Scan the entries that follow and copy out every line containing "from".

BEGIN Supplied data

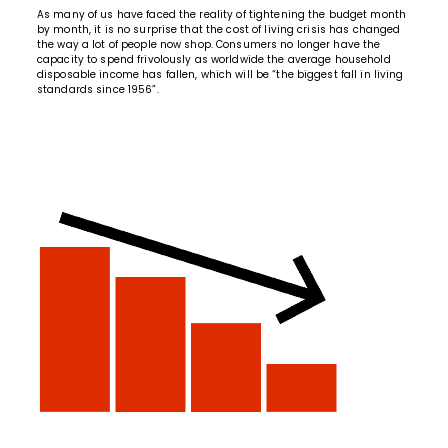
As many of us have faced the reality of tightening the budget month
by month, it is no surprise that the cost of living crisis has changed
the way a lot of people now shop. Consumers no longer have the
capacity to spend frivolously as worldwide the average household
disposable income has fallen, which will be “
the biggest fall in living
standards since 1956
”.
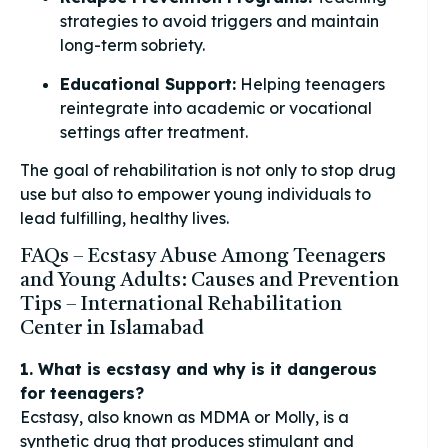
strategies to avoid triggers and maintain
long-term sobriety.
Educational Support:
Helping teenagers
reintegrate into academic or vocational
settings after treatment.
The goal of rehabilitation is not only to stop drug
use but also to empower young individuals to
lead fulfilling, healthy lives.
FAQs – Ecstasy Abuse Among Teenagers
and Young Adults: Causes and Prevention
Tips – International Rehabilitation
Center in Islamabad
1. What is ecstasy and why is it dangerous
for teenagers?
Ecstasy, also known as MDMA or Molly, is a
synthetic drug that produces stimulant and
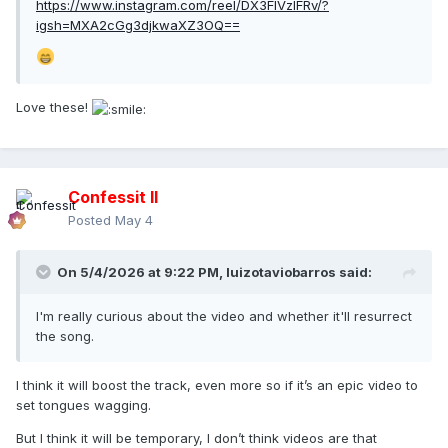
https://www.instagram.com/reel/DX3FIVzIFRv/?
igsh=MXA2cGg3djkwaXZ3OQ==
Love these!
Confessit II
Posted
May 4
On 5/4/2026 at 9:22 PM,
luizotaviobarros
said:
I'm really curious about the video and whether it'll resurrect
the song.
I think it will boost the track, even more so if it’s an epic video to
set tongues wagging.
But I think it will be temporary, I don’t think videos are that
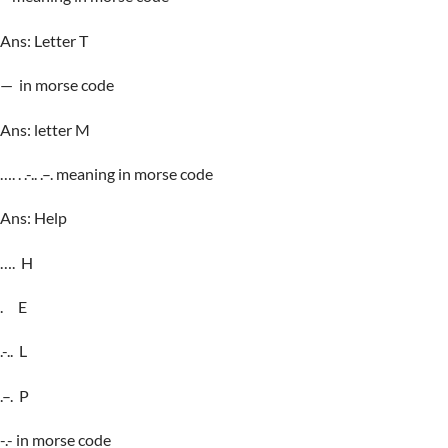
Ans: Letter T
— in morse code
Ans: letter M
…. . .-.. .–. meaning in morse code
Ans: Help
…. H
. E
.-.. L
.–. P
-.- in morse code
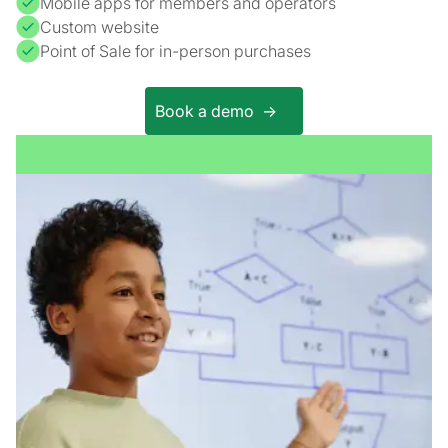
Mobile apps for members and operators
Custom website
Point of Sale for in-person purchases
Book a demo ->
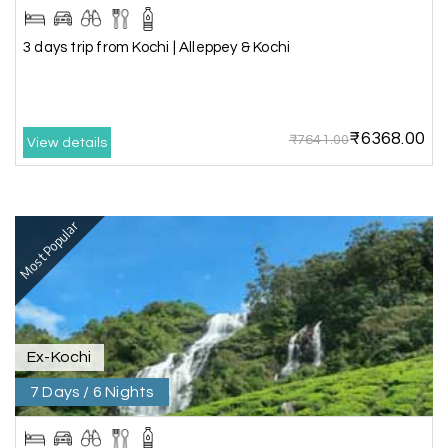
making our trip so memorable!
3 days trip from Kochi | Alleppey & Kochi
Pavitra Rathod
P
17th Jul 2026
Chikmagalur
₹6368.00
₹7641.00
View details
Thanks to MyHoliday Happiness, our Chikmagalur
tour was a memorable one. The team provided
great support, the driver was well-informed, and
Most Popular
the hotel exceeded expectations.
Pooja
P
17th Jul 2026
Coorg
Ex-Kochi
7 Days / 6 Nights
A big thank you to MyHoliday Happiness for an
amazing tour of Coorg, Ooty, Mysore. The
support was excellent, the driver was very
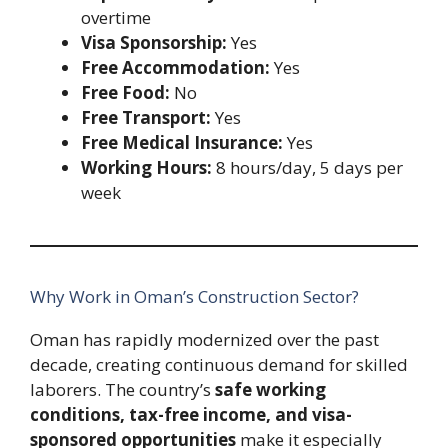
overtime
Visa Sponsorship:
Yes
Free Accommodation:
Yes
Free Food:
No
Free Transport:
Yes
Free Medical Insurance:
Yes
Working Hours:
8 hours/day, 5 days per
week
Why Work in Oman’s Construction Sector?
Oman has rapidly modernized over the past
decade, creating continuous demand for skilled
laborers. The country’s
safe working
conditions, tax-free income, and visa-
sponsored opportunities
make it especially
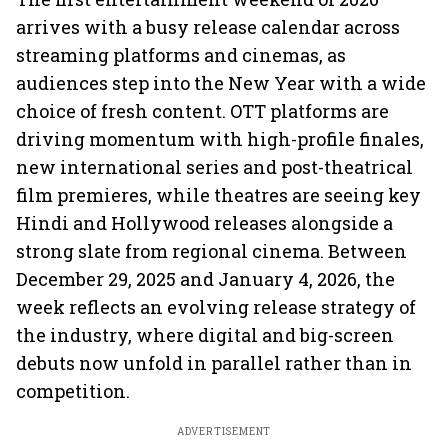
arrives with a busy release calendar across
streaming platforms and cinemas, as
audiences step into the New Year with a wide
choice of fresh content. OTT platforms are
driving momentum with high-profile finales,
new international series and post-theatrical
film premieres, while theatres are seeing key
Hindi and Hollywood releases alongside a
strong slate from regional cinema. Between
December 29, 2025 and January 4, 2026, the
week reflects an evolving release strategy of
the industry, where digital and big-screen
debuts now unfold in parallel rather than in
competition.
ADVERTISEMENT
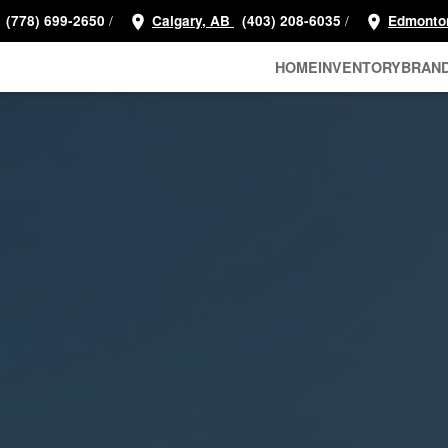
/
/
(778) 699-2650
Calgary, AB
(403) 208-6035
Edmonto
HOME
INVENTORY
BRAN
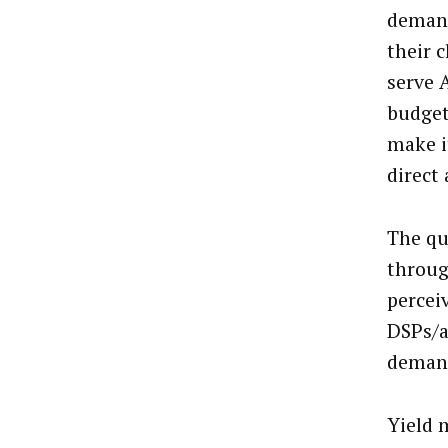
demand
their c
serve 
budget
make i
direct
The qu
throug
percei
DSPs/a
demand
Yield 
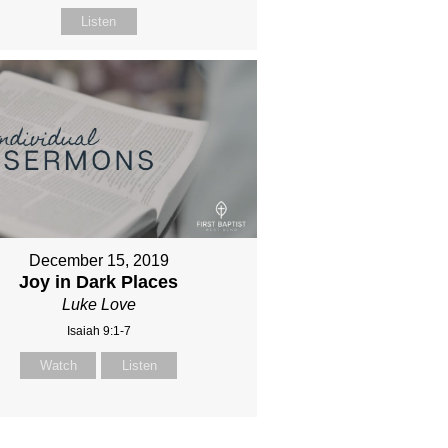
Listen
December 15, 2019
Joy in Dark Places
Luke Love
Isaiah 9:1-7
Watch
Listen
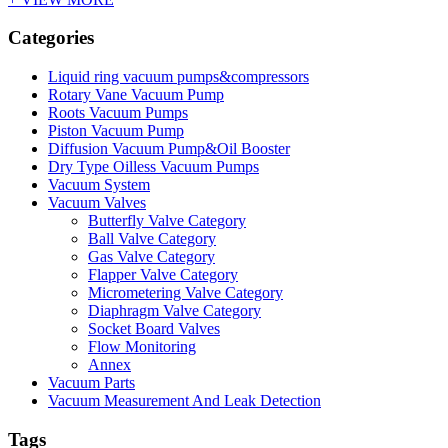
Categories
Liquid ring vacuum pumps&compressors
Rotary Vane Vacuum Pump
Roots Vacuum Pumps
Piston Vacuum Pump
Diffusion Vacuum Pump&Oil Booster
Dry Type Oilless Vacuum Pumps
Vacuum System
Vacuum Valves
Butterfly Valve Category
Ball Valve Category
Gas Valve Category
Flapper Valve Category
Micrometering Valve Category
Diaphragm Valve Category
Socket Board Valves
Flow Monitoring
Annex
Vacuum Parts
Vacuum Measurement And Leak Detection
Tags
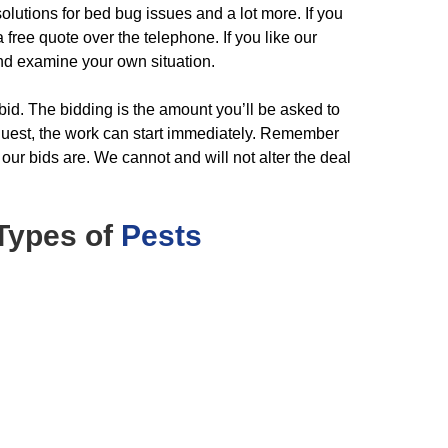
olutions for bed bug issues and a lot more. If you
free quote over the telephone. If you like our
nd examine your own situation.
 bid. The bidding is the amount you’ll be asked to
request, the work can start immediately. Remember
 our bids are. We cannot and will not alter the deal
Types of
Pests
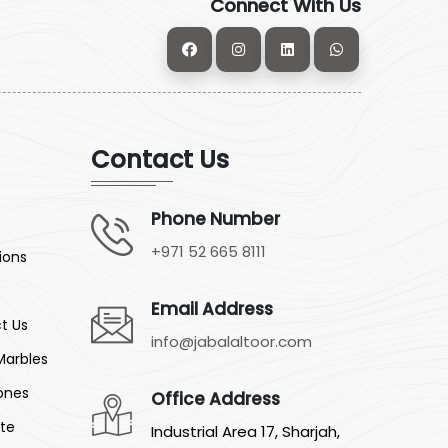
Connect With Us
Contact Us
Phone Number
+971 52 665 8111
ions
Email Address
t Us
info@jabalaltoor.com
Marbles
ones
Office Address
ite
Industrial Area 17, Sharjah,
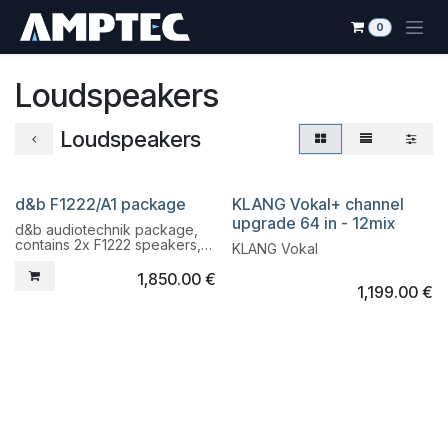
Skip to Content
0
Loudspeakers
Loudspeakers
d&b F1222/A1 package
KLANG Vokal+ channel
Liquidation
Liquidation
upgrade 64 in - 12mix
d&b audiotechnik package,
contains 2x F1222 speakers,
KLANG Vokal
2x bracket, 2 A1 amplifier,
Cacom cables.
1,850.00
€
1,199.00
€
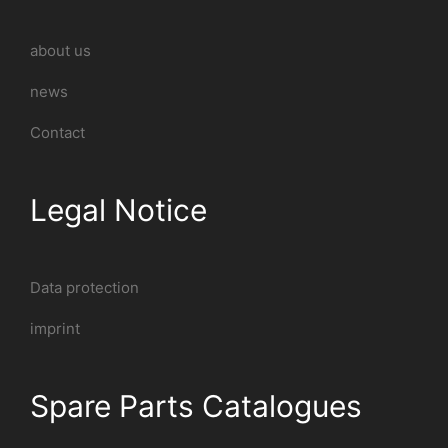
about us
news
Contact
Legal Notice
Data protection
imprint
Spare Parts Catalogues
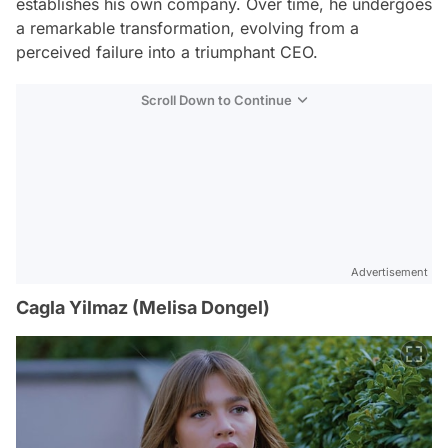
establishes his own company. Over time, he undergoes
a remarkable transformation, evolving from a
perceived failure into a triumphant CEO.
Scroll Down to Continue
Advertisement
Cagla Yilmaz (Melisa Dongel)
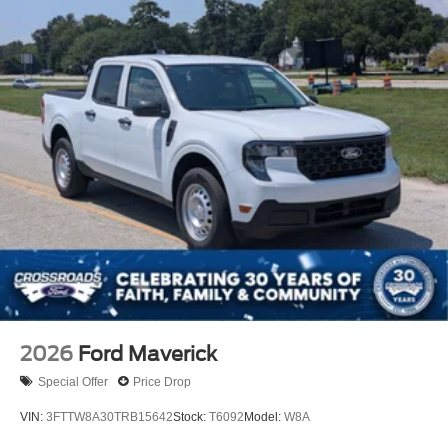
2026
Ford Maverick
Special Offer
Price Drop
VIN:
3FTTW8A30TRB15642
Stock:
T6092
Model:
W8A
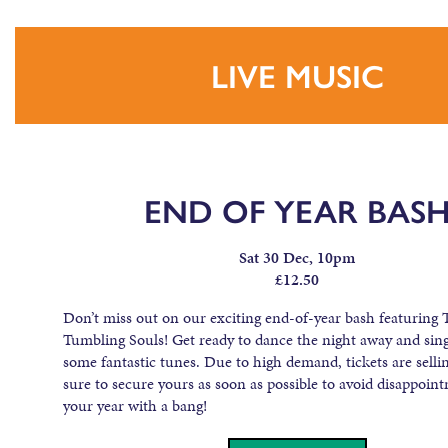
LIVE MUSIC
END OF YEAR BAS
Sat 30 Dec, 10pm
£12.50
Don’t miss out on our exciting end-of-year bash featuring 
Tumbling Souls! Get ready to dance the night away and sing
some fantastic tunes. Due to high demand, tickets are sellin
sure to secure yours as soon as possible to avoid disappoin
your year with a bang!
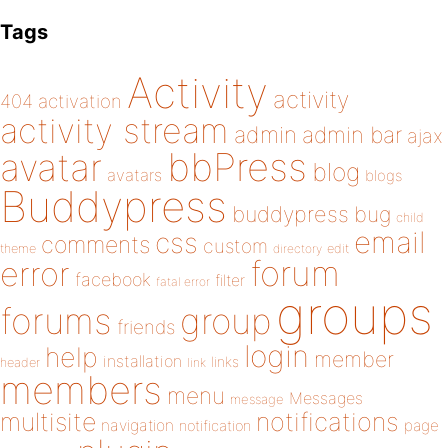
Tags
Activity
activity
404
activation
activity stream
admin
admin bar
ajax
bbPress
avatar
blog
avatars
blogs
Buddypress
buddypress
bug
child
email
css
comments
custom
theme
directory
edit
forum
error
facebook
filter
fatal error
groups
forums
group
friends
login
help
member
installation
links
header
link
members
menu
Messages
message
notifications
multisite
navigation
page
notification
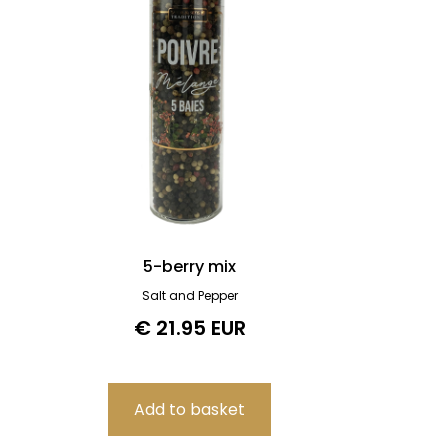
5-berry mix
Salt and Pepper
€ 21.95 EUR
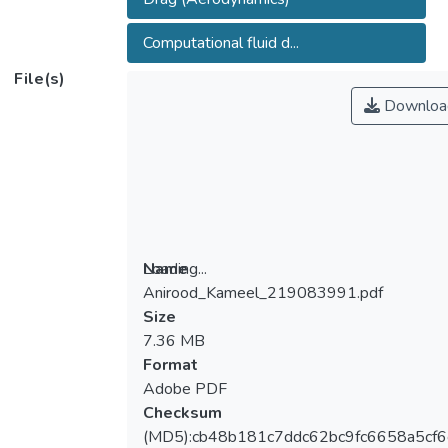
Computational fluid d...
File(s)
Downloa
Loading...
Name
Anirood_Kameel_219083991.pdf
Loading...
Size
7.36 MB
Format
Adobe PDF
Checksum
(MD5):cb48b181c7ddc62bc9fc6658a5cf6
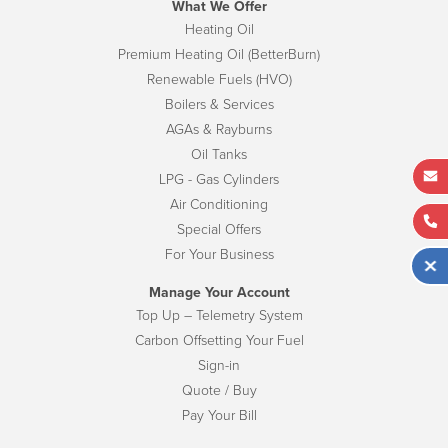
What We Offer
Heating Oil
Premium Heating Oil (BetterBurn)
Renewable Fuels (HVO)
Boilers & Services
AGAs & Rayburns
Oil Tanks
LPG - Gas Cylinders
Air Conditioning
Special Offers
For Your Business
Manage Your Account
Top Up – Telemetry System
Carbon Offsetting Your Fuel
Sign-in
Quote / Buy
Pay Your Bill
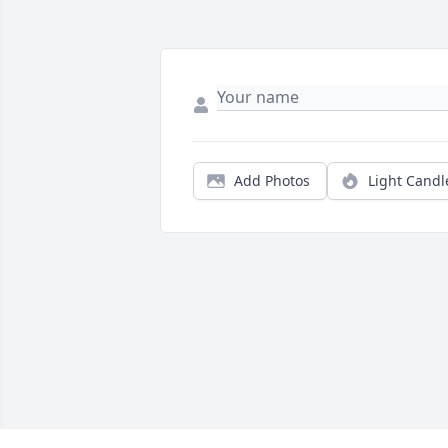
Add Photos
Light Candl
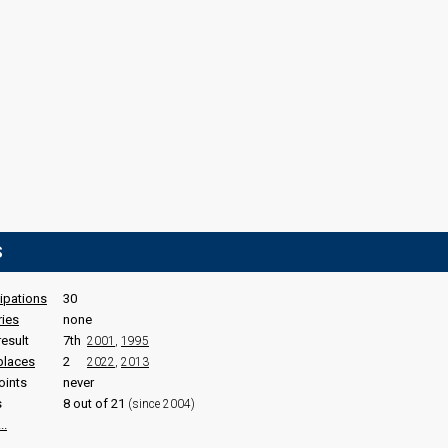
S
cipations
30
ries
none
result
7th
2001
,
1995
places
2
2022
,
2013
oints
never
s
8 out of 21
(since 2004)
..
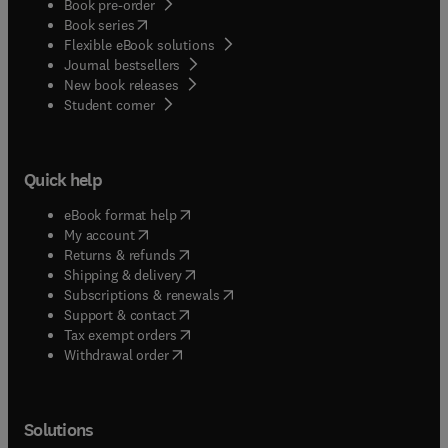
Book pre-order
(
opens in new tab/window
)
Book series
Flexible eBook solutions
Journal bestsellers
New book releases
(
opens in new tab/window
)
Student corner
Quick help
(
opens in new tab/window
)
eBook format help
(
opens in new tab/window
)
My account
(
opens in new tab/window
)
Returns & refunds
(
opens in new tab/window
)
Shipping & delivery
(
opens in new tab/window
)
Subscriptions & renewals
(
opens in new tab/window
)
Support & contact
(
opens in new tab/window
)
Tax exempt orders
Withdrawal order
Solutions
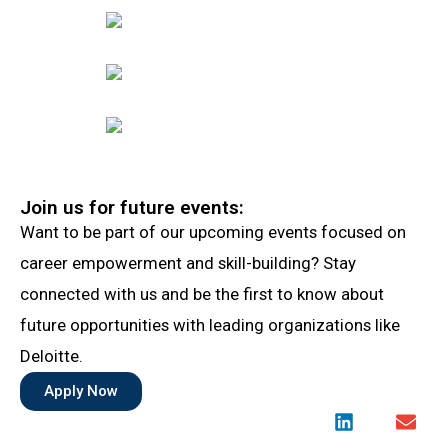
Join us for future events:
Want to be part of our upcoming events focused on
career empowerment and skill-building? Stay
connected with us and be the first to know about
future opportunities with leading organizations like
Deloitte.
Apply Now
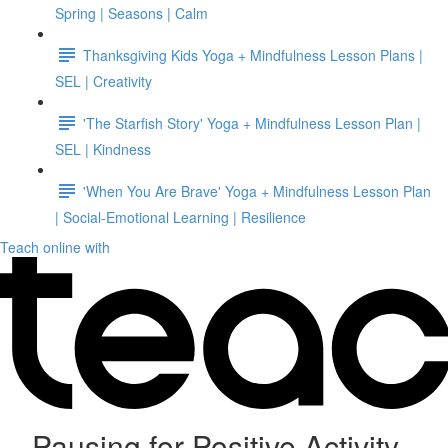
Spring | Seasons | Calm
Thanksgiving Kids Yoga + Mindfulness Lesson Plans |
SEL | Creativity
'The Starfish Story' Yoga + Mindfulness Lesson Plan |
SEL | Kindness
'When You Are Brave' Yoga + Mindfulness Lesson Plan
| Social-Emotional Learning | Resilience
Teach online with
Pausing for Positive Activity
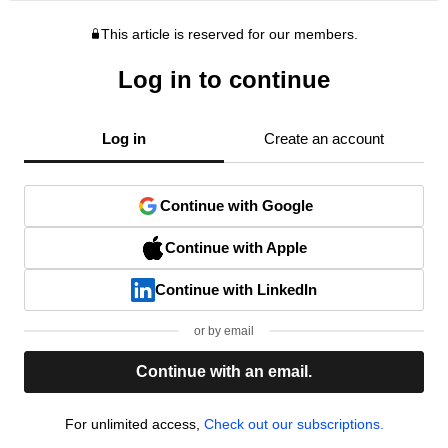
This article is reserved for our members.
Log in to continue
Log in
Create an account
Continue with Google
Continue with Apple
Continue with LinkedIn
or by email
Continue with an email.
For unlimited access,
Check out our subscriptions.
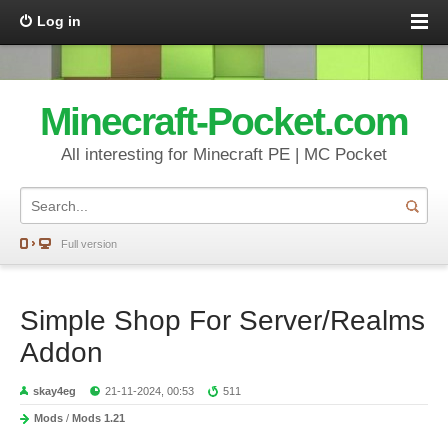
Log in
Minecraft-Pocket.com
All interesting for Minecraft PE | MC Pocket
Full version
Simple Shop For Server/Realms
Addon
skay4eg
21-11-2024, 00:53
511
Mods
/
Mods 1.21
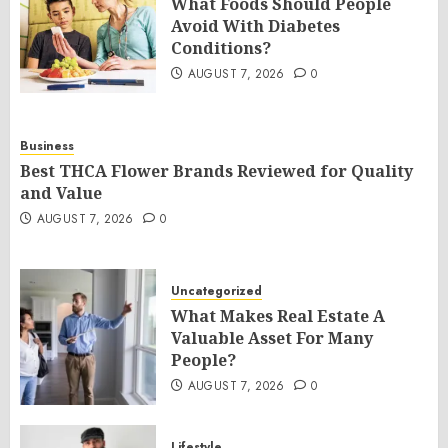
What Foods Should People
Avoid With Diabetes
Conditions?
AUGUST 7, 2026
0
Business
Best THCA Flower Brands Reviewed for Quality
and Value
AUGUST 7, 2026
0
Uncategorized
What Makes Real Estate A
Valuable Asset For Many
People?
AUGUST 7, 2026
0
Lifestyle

END Supplied data

> Answer below:
3 days trip from Kochi | Alleppey & Kochi
strong slate from regional cinema. Between
a remarkable transformation, evolving from a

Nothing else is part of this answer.